**Task description**
Go through the entries below and copy each line containing the word "more".

**Entries shown**
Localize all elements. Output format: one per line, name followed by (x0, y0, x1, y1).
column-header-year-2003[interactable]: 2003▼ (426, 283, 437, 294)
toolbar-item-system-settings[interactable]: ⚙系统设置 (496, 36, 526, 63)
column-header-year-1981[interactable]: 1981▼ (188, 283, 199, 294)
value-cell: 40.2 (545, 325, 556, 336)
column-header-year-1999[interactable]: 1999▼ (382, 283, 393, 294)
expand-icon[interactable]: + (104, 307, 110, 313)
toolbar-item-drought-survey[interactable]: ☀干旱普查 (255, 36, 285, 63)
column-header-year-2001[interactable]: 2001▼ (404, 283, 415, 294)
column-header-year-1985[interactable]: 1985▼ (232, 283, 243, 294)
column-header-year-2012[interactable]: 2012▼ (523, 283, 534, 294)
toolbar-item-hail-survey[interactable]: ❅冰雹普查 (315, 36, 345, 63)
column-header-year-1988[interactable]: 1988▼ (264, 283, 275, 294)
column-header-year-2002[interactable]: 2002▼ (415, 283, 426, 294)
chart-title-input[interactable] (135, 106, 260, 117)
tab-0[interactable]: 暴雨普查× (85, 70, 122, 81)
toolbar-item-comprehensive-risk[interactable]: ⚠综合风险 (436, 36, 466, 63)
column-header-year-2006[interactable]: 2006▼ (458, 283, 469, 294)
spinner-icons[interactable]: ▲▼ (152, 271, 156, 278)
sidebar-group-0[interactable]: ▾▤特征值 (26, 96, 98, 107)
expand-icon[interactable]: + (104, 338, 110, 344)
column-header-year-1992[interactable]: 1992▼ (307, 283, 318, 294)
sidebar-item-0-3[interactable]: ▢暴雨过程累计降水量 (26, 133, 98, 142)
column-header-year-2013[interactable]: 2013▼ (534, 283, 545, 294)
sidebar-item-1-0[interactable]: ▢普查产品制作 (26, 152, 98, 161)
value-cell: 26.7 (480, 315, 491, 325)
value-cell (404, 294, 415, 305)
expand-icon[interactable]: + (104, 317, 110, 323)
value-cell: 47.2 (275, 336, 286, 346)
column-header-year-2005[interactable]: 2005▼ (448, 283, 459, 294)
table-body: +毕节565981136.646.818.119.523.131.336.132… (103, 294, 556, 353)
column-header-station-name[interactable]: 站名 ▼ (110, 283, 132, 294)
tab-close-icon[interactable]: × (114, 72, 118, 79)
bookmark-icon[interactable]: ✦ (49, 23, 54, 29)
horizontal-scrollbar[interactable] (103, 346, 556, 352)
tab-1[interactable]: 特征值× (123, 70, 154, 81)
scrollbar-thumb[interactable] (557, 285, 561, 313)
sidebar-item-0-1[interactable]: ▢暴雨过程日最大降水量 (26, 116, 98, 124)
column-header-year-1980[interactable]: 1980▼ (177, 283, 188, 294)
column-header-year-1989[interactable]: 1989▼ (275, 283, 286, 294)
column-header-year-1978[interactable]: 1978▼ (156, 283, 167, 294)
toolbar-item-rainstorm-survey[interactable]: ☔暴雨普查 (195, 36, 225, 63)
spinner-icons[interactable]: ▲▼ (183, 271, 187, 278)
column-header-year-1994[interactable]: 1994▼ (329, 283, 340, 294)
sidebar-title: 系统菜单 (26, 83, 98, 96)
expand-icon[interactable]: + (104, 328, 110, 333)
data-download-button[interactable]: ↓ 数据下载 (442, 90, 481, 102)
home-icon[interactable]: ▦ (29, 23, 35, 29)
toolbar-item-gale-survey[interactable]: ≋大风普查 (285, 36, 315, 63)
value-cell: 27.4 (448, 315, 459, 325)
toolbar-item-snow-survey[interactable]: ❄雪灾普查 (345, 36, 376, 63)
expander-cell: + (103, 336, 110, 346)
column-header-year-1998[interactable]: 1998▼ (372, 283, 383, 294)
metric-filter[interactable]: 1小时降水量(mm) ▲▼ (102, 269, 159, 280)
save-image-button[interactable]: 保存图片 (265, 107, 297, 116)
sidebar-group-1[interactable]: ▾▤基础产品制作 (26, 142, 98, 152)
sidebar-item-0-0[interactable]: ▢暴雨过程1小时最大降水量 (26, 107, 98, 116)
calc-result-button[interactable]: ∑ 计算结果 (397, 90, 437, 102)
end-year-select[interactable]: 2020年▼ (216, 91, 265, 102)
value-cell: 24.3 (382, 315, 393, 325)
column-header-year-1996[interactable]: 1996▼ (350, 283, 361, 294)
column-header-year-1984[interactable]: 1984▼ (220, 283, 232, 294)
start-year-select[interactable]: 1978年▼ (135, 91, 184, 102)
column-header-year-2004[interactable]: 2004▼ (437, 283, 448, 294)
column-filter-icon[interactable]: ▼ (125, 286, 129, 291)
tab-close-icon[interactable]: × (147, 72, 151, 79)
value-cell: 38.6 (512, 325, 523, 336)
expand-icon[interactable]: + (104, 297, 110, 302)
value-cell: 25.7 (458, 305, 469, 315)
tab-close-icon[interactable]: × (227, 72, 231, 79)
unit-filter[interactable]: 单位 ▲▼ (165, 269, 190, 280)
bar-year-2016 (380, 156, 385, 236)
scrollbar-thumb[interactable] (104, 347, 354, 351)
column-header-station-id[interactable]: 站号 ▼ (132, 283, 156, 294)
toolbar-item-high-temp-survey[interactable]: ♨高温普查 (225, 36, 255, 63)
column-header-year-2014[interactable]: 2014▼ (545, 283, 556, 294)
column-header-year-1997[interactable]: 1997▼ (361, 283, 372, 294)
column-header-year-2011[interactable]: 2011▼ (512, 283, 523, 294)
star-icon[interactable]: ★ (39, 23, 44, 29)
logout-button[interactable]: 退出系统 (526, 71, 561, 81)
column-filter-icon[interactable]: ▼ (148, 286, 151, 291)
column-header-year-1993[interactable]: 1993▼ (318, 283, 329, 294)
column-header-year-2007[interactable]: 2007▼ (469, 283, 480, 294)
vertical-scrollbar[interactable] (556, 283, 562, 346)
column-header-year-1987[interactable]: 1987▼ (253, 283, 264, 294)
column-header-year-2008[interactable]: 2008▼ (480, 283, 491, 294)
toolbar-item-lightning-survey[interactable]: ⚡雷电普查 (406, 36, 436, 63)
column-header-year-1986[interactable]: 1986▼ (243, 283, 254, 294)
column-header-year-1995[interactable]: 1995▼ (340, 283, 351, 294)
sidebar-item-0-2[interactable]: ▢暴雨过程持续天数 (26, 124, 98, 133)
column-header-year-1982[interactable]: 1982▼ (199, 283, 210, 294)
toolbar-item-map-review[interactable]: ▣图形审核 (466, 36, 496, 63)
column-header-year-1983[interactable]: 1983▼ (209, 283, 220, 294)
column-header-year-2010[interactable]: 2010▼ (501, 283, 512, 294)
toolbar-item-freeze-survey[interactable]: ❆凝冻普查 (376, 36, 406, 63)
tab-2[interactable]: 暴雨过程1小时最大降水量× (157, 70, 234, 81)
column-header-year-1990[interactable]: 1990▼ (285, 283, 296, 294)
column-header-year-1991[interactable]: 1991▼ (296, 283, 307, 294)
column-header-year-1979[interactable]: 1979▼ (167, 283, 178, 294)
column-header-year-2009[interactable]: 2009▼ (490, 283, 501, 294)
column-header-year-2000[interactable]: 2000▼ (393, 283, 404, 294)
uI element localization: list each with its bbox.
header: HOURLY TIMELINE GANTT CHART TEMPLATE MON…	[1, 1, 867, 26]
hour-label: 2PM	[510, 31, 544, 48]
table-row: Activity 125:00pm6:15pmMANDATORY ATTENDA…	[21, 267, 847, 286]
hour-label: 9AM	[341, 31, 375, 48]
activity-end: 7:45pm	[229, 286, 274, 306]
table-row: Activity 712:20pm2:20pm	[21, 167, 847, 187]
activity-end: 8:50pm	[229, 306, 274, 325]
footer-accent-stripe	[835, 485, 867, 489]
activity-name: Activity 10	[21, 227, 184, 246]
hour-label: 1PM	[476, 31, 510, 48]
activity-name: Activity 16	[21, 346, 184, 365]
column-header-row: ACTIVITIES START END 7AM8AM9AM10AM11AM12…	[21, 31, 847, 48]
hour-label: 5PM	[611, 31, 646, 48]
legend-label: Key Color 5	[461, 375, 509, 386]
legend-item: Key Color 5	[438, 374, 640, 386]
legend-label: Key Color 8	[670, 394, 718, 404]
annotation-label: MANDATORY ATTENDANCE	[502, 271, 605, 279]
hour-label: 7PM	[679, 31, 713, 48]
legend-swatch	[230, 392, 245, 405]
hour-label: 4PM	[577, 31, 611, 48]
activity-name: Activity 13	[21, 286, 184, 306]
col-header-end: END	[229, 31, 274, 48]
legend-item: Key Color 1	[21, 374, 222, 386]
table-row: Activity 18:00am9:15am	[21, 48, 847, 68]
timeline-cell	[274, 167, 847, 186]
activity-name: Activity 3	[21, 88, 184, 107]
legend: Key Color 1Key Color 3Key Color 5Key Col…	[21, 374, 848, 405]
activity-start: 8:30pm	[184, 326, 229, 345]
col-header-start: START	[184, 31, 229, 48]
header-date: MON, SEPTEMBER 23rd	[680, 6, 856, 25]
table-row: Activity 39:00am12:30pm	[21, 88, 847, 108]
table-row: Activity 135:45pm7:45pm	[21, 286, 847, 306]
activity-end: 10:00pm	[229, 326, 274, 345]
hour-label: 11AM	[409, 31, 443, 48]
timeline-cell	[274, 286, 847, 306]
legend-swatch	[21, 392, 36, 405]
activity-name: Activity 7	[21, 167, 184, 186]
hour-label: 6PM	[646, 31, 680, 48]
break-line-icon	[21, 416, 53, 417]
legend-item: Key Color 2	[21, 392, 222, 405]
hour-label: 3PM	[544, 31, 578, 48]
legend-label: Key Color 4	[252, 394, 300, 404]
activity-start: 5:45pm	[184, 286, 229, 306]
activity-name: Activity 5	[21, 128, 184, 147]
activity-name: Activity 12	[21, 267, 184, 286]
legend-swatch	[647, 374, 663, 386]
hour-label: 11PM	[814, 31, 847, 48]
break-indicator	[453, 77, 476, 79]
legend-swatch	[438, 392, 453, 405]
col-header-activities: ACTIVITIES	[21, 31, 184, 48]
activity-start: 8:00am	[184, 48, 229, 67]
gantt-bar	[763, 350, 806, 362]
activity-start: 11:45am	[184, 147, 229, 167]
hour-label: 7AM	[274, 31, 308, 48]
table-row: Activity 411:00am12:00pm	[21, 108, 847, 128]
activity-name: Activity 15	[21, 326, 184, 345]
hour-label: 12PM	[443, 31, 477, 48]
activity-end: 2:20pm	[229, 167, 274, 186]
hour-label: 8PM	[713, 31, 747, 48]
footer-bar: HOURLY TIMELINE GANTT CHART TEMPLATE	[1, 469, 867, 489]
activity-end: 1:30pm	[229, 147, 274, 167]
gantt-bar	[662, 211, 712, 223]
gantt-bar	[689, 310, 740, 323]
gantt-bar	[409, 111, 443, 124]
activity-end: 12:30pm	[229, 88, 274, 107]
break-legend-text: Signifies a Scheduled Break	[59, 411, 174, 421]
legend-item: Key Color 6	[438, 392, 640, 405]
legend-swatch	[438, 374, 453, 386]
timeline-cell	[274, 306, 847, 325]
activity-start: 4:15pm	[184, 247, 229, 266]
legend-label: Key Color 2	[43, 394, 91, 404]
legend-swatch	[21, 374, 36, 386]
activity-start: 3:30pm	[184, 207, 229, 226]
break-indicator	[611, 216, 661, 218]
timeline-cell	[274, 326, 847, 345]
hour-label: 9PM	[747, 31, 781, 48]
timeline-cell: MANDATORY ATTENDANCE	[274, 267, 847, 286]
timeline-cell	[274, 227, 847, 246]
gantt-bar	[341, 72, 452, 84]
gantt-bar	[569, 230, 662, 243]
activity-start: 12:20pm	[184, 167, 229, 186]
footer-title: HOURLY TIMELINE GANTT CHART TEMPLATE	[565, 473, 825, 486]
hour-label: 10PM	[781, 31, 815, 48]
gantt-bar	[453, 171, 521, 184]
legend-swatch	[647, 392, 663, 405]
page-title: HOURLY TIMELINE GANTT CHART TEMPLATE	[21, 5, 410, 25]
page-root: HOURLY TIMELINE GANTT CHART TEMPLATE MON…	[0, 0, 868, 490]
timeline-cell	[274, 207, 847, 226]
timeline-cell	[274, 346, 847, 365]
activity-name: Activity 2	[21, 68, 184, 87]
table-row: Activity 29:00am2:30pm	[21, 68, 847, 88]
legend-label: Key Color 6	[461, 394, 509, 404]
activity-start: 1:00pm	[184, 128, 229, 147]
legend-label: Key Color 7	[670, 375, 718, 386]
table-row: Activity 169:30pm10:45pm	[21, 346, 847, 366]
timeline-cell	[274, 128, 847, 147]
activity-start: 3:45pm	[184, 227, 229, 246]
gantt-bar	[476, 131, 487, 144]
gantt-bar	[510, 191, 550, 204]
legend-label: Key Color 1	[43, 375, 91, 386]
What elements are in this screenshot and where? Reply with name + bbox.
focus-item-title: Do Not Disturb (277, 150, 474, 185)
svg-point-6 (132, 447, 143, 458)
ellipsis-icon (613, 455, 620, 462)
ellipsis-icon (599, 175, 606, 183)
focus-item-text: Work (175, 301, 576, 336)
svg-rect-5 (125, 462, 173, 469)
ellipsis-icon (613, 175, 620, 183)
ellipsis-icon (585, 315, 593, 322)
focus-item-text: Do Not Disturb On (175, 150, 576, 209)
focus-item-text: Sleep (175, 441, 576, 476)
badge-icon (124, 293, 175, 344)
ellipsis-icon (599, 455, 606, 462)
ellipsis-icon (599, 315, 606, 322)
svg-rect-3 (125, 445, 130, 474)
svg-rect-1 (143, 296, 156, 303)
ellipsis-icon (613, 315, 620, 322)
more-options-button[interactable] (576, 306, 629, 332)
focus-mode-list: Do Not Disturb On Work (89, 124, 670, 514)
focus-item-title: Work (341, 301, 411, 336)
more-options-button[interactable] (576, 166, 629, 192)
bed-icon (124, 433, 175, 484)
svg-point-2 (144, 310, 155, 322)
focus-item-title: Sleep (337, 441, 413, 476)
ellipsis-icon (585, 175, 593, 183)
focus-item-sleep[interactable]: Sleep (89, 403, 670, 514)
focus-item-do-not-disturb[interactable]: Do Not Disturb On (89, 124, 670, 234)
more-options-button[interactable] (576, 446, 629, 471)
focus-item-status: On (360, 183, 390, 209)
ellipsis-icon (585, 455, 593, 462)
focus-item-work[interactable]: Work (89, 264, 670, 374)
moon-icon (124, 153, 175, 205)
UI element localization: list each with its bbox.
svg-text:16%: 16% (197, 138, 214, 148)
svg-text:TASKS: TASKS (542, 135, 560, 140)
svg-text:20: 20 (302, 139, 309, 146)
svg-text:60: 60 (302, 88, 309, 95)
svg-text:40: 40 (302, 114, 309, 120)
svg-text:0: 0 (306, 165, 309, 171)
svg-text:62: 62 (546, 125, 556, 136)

**Solved problem**
more-options-button[interactable] (576, 306, 629, 332)
more-options-button[interactable] (576, 166, 629, 192)
more-options-button[interactable] (576, 446, 629, 471)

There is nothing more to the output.